そして印象的な「未解決事件にしてください」がお父さんの発言で始まるのがすごい演出で。ここのボタンを掛け違えるとお母さん・おばあちゃんが結託した悪者に見えて、犯人の「お父さんは嘘つきです」で混乱を極めて、事件の全容が見えなくて…。
思想が追いつめられた主人公の追体験ができることがすごい作り。

翔太くん…。翔太くんが事件を紐解くためのとっかかりとしてわかりやすい「話したくない」がある子で、ついつい翔太くんの話から読み進めてしまいました。
まだまだ庇護されるべき年齢の子どもなのに、お兄ちゃんであるため、すこし背伸びをしたら余計なものが見えちゃった子で、その対応に迷っていて…。正しく成長中の子であるので読みながらこの子に話を詰めなきゃいけないことに苦しさがありました。
けれど、お父さんをはじめとした大人たちが彼のがんばりや気遣いをこぼさず見ていること、これがとても安心要素でした。
どれだけ翔太くんは悪くないよと言ってもずっと気に病んでしまいそうなので、丁寧なメンタルのケアを頼む。
お母さんとの約束を守るための傘のエピソード、とてもいいなと思った。それをお父さんが見逃していないことも。愛。

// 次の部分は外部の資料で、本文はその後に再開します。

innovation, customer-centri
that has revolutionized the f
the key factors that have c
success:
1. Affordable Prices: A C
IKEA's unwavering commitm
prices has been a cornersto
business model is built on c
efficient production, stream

カットインを見逃しまくっていたので、「翔太くんがいつも持っているもの」の回答にすごく悩みました。文章が全部グレーアウトしてしまうし…。
とはいえここを抜けた後、スチルみんな見直して発言者を整えていくこともできたので、ゲームとしての作りがいいな~~とも思いました。助かる導線。

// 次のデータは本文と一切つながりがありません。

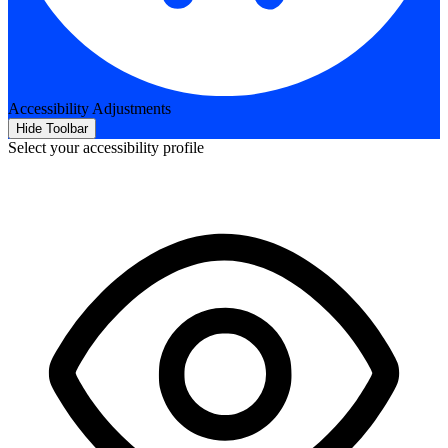
Accessibility Adjustments
Hide Toolbar
Select your accessibility profile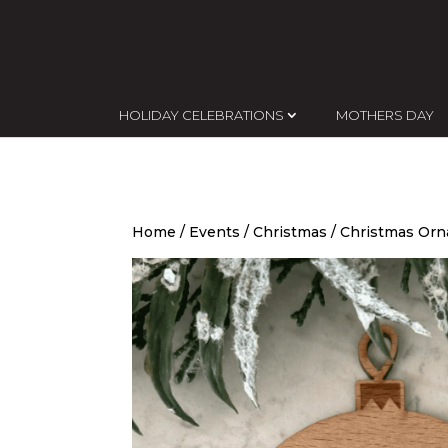
HOLIDAY CELEBRATIONS
MOTHERS DAY
Home
/
Events
/
Christmas
/
Christmas Or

静かなピアノの雰囲気がシリアスさにあっているなあと内容を開けているあたりからだんだん不安なもののぶつかる音や電話のコール音が混じってきて、不安で一度ゲームを落とすなどしました。
事実はクリアになってきてあてどない気持ちは落ち着いてくるのに、BGMが不安をあおってくる…!!!!

お母さんの名前が明かされるのが本当に遅くて、「ああ、日本以外でも結婚してお母さんになると名前で呼ばれなくなるんだな」と切なく納得していたら普通にお母さん/犀花ちゃんが2人いるという叙述の一部でよかったなあと思いました。よかったか?
入学案内を受け取ってしまったときの笑顔のスチルがそれはもう嬉しそうで。
ずっと不安定だった娘さんがあんなに嬉しそうに、あてどなくても前向きに動き始めたら親としてはきっと「もうとっくに亡くなっているよ」なんて言えないよなあとも感じました。倫理にもとることだし、娘が前に進める選択肢ではないけれど、守るために選んでしまうのも仕方ないなって。おばあちゃんも苦しかったろうな。

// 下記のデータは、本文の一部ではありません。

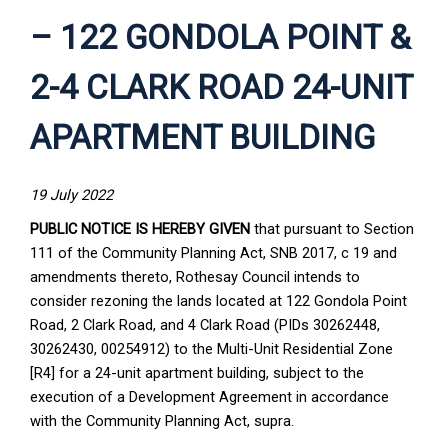
– 122 GONDOLA POINT &
2-4 CLARK ROAD 24-UNIT
APARTMENT BUILDING
19 July 2022
PUBLIC NOTICE IS HEREBY GIVEN
that pursuant to Section
111 of the Community Planning Act, SNB 2017, c 19 and
amendments thereto, Rothesay Council intends to
consider rezoning the lands located at 122 Gondola Point
Road, 2 Clark Road, and 4 Clark Road (PIDs 30262448,
30262430, 00254912) to the Multi-Unit Residential Zone
[R4] for a 24-unit apartment building, subject to the
execution of a Development Agreement in accordance
with the Community Planning Act, supra.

トゥルーもノーマルも見たんですが、ノーマルに救いを得た方です。
小さな子どもに大人の悪意(と世間は判断すると思う)に晒されたことをストレートに伝えるのははばかられるからきっとある程度大人になってから伝えられたのだと信じたい。
さまざまな障壁があった人生の中で犀華ちゃんが立派な大人として立っていることが本当に眩しくて…。あの日取りこぼしたと思い込んでいたものが巡り巡って自分のもとに帰って来たエンド、すごく好きです。
トゥルーもやっと前に進めるという契機の瞬間なので、それはそれで正しい。
トゥルーのスチル、結構いろんなところの作品紹介で見ていたと感じていたので、やっと意味が知れてすっきりした気持ちも…ある!!

いいミステリーでした。
事件を終わらせないと人生も進むことはできないから、正しかった…。